* Task:
The result should be all the records, exact and complete, without a single picture.

* Data in this exercise:
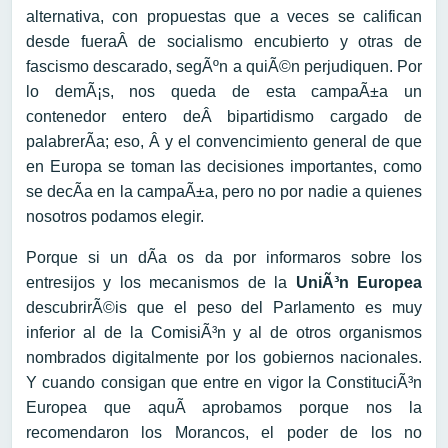
alternativa, con propuestas que a veces se califican
desde fueraÂ de socialismo encubierto y otras de
fascismo descarado, segÃºn a quiÃ©n perjudiquen. Por
lo demÃ¡s, nos queda de esta campaÃ±a un
contenedor entero deÂ bipartidismo cargado de
palabrerÃ­a; eso, Â y el convencimiento general de que
en Europa se toman las decisiones importantes, como
se decÃ­a en la campaÃ±a, pero no por nadie a quienes
nosotros podamos elegir.
Porque si un dÃ­a os da por informaros sobre los
entresijos y los mecanismos de la
UniÃ³n Europea
descubrirÃ©is que el peso del Parlamento es muy
inferior al de la ComisiÃ³n y al de otros organismos
nombrados digitalmente por los gobiernos nacionales.
Y cuando consigan que entre en vigor la ConstituciÃ³n
Europea que aquÃ­ aprobamos porque nos la
recomendaron los Morancos, el poder de los no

* Written response:
alternativa, con propuestas que a veces se califican
desde fueraÂ de socialismo encubierto y otras de
fascismo descarado, segÃºn a quiÃ©n perjudiquen. Por
lo demÃ¡s, nos queda de esta campaÃ±a un
contenedor entero deÂ bipartidismo cargado de
palabrerÃ­a; eso, Â y el convencimiento general de que
en Europa se toman las decisiones importantes, como
se decÃ­a en la campaÃ±a, pero no por nadie a quienes
nosotros podamos elegir.
Porque si un dÃ­a os da por informaros sobre los
entresijos y los mecanismos de la
UniÃ³n Europea
descubrirÃ©is que el peso del Parlamento es muy
inferior al de la ComisiÃ³n y al de otros organismos
nombrados digitalmente por los gobiernos nacionales.
Y cuando consigan que entre en vigor la ConstituciÃ³n
Europea que aquÃ­ aprobamos porque nos la
recomendaron los Morancos, el poder de los no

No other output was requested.